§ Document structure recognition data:
####

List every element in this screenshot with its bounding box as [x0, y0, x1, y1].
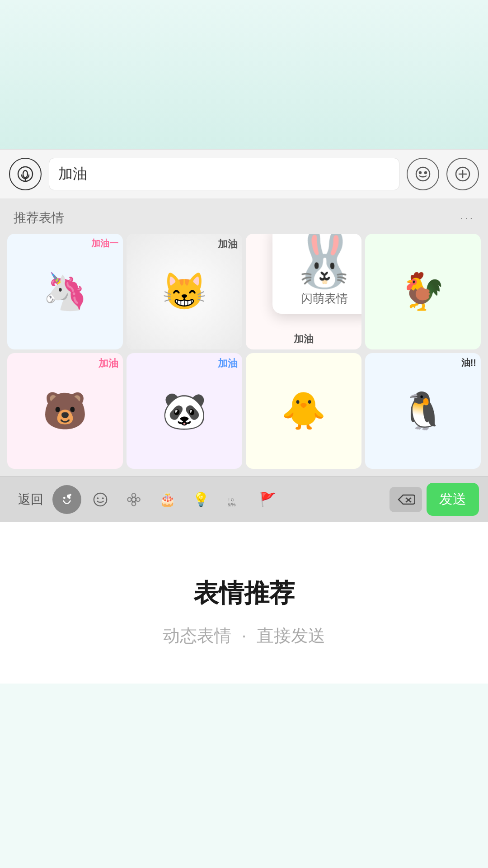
sticker-popup: 🐰 闪萌表情 [272, 234, 361, 314]
svg-point-18 [132, 493, 136, 497]
svg-point-20 [127, 497, 131, 501]
voice-button[interactable] [9, 158, 42, 190]
back-button[interactable]: 返回 [9, 486, 52, 513]
toolbar-icons: 🎂 💡 ↑♫ &% 🚩 [52, 485, 389, 514]
toolbar-special-icon[interactable]: ↑♫ &% [220, 485, 249, 514]
toolbar-flower-icon[interactable] [119, 485, 148, 514]
toolbar-flag-icon[interactable]: 🚩 [253, 485, 282, 514]
svg-point-13 [69, 494, 71, 496]
sticker-item-8[interactable]: 🐧 油!! [365, 353, 481, 469]
sticker-item-5[interactable]: 🐻 加油 [7, 353, 123, 469]
feature-subtitle: 动态表情 · 直接发送 [163, 624, 325, 647]
toolbar-sticker-icon[interactable] [52, 485, 81, 514]
plus-button[interactable] [446, 158, 479, 190]
svg-point-9 [60, 492, 74, 506]
sticker-item-1[interactable]: 🦄 加油一 [7, 234, 123, 349]
svg-point-19 [132, 502, 136, 506]
feature-section: 表情推荐 动态表情 · 直接发送 [0, 522, 488, 684]
feature-title: 表情推荐 [193, 576, 295, 611]
svg-point-16 [102, 497, 104, 499]
svg-point-15 [97, 497, 99, 499]
toolbar-cake-icon[interactable]: 🎂 [153, 485, 182, 514]
toolbar-emoji-icon[interactable] [86, 485, 115, 514]
svg-point-4 [419, 172, 421, 174]
delete-button[interactable] [389, 487, 422, 512]
toolbar-bulb-icon[interactable]: 💡 [186, 485, 215, 514]
svg-point-17 [131, 497, 136, 501]
feature-subtitle-part2: 直接发送 [257, 626, 325, 645]
sticker-item-2[interactable]: 😸 加油 [127, 234, 242, 349]
emoji-panel: 推荐表情 ··· 🦄 加油一 😸 加油 🐰 闪萌表情 [0, 198, 488, 522]
sticker-item-3[interactable]: 🐰 闪萌表情 🐰 加油 [246, 234, 361, 349]
panel-header: 推荐表情 ··· [0, 198, 488, 234]
input-bar: 加油 [0, 149, 488, 198]
message-input[interactable]: 加油 [49, 158, 399, 190]
sticker-item-4[interactable]: 🐓 [365, 234, 481, 349]
sticker-grid: 🦄 加油一 😸 加油 🐰 闪萌表情 🐰 加油 [0, 234, 488, 476]
svg-point-3 [416, 167, 430, 181]
svg-text:↑♫: ↑♫ [228, 496, 234, 502]
feature-subtitle-dot: · [242, 626, 247, 645]
panel-title: 推荐表情 [14, 209, 64, 226]
sticker-item-7[interactable]: 🐥 [246, 353, 361, 469]
more-options-button[interactable]: ··· [460, 211, 474, 225]
chat-area [0, 0, 488, 149]
svg-point-10 [63, 496, 66, 499]
svg-point-5 [425, 172, 427, 174]
sticker-item-6[interactable]: 🐼 加油 [127, 353, 242, 469]
svg-point-14 [94, 493, 107, 505]
send-button[interactable]: 发送 [427, 483, 479, 516]
emoji-button[interactable] [407, 158, 439, 190]
svg-text:&%: &% [228, 502, 236, 507]
svg-point-21 [136, 497, 140, 501]
svg-point-1 [23, 170, 28, 178]
keyboard-toolbar: 返回 [0, 476, 488, 522]
feature-subtitle-part1: 动态表情 [163, 626, 231, 645]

####

§ Work task: Give back the entries verbatim but drop every picture.

§ Problem solution:
List every element in this screenshot with its bounding box as [x0, y0, x1, y1].
sticker-popup: 🐰 闪萌表情 [272, 234, 361, 314]
svg-point-18 [132, 493, 136, 497]
svg-point-20 [127, 497, 131, 501]
voice-button[interactable] [9, 158, 42, 190]
back-button[interactable]: 返回 [9, 486, 52, 513]
toolbar-icons: 🎂 💡 ↑♫ &% 🚩 [52, 485, 389, 514]
toolbar-special-icon[interactable]: ↑♫ &% [220, 485, 249, 514]
toolbar-flower-icon[interactable] [119, 485, 148, 514]
toolbar-flag-icon[interactable]: 🚩 [253, 485, 282, 514]
svg-point-13 [69, 494, 71, 496]
sticker-item-8[interactable]: 🐧 油!! [365, 353, 481, 469]
sticker-item-5[interactable]: 🐻 加油 [7, 353, 123, 469]
feature-subtitle: 动态表情 · 直接发送 [163, 624, 325, 647]
toolbar-sticker-icon[interactable] [52, 485, 81, 514]
plus-button[interactable] [446, 158, 479, 190]
svg-point-9 [60, 492, 74, 506]
sticker-item-1[interactable]: 🦄 加油一 [7, 234, 123, 349]
svg-point-19 [132, 502, 136, 506]
feature-section: 表情推荐 动态表情 · 直接发送 [0, 522, 488, 684]
feature-title: 表情推荐 [193, 576, 295, 611]
svg-point-16 [102, 497, 104, 499]
svg-point-15 [97, 497, 99, 499]
toolbar-cake-icon[interactable]: 🎂 [153, 485, 182, 514]
toolbar-emoji-icon[interactable] [86, 485, 115, 514]
svg-point-4 [419, 172, 421, 174]
delete-button[interactable] [389, 487, 422, 512]
toolbar-bulb-icon[interactable]: 💡 [186, 485, 215, 514]
svg-point-17 [131, 497, 136, 501]
feature-subtitle-part2: 直接发送 [257, 626, 325, 645]
sticker-item-2[interactable]: 😸 加油 [127, 234, 242, 349]
emoji-panel: 推荐表情 ··· 🦄 加油一 😸 加油 🐰 闪萌表情 [0, 198, 488, 522]
sticker-item-3[interactable]: 🐰 闪萌表情 🐰 加油 [246, 234, 361, 349]
panel-header: 推荐表情 ··· [0, 198, 488, 234]
input-bar: 加油 [0, 149, 488, 198]
message-input[interactable]: 加油 [49, 158, 399, 190]
sticker-item-4[interactable]: 🐓 [365, 234, 481, 349]
sticker-grid: 🦄 加油一 😸 加油 🐰 闪萌表情 🐰 加油 [0, 234, 488, 476]
svg-point-3 [416, 167, 430, 181]
svg-text:↑♫: ↑♫ [228, 496, 234, 502]
feature-subtitle-dot: · [242, 626, 247, 645]
panel-title: 推荐表情 [14, 209, 64, 226]
sticker-item-7[interactable]: 🐥 [246, 353, 361, 469]
more-options-button[interactable]: ··· [460, 211, 474, 225]
chat-area [0, 0, 488, 149]
svg-point-10 [63, 496, 66, 499]
svg-point-5 [425, 172, 427, 174]
sticker-item-6[interactable]: 🐼 加油 [127, 353, 242, 469]
svg-point-14 [94, 493, 107, 505]
send-button[interactable]: 发送 [427, 483, 479, 516]
emoji-button[interactable] [407, 158, 439, 190]
svg-text:&%: &% [228, 502, 236, 507]
svg-point-21 [136, 497, 140, 501]
svg-point-1 [23, 170, 28, 178]
keyboard-toolbar: 返回 [0, 476, 488, 522]
feature-subtitle-part1: 动态表情 [163, 626, 231, 645]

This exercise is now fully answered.